- _Work to be completed_: Search the entries below for the word "site" and copy every line where it appears.

- _Dataset excerpts_:
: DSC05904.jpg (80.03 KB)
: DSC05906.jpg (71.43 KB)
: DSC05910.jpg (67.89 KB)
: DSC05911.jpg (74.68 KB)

==

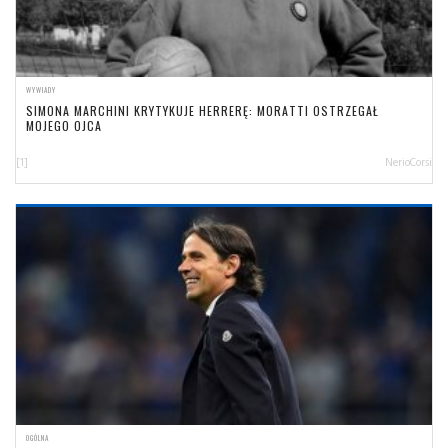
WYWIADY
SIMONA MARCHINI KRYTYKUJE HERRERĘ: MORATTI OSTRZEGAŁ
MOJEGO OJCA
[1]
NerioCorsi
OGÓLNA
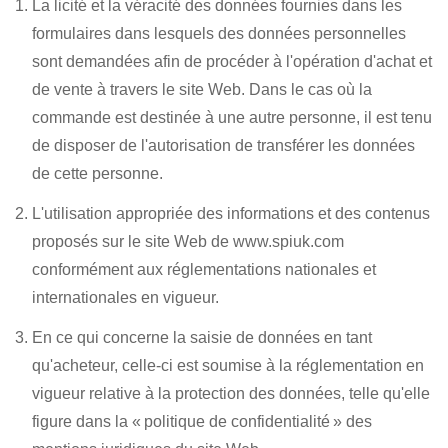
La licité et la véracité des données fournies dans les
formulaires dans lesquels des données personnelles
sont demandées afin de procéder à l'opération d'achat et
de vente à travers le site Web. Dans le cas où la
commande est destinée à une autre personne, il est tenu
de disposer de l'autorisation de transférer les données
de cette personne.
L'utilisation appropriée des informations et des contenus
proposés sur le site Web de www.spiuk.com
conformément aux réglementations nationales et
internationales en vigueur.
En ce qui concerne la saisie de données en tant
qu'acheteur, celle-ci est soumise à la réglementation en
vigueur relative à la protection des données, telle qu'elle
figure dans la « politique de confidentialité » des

- _Solution below_:
de vente à travers le site Web. Dans le cas où la
proposés sur le site Web de www.spiuk.com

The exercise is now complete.